About this task:
Below are the records. Retype exactly the lines between the lines holding "ravageurs, des maladies" and "cultures et les rendements.", inclusive.

Study material:
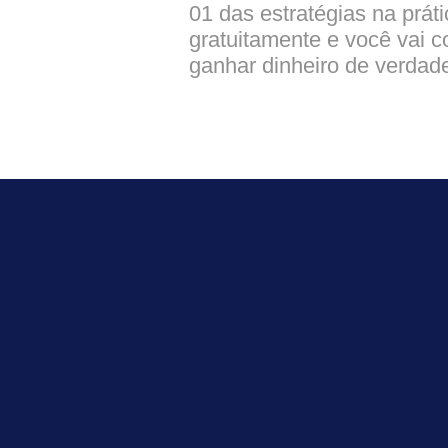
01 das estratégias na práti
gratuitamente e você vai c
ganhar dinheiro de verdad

* * *

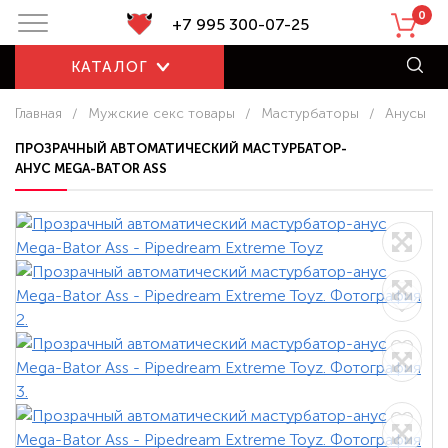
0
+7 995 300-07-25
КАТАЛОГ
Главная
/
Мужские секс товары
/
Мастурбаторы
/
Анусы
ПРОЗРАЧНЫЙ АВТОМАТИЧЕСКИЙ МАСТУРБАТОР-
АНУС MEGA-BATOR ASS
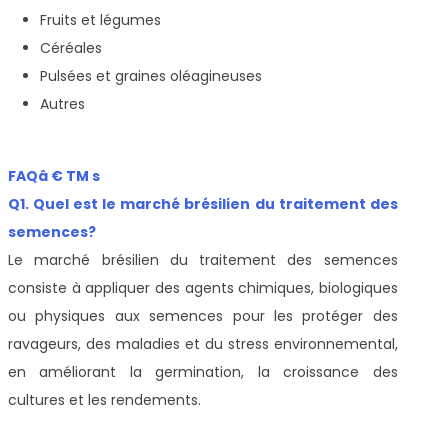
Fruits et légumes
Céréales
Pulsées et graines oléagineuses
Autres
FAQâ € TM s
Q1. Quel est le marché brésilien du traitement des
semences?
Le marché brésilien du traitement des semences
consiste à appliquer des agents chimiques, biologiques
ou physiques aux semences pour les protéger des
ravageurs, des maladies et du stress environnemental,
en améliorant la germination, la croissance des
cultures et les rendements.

...

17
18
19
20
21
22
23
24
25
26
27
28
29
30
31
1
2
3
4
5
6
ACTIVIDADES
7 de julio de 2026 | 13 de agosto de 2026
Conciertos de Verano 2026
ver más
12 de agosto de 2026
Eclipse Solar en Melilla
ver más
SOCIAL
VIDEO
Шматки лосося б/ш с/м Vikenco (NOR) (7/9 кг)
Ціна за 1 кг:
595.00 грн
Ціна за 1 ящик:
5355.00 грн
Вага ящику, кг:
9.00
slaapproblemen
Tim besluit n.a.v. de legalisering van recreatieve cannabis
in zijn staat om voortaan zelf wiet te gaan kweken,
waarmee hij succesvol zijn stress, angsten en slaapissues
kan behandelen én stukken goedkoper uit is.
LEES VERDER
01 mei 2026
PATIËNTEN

Expected output:
ravageurs, des maladies et du stress environnemental,
en améliorant la germination, la croissance des
cultures et les rendements.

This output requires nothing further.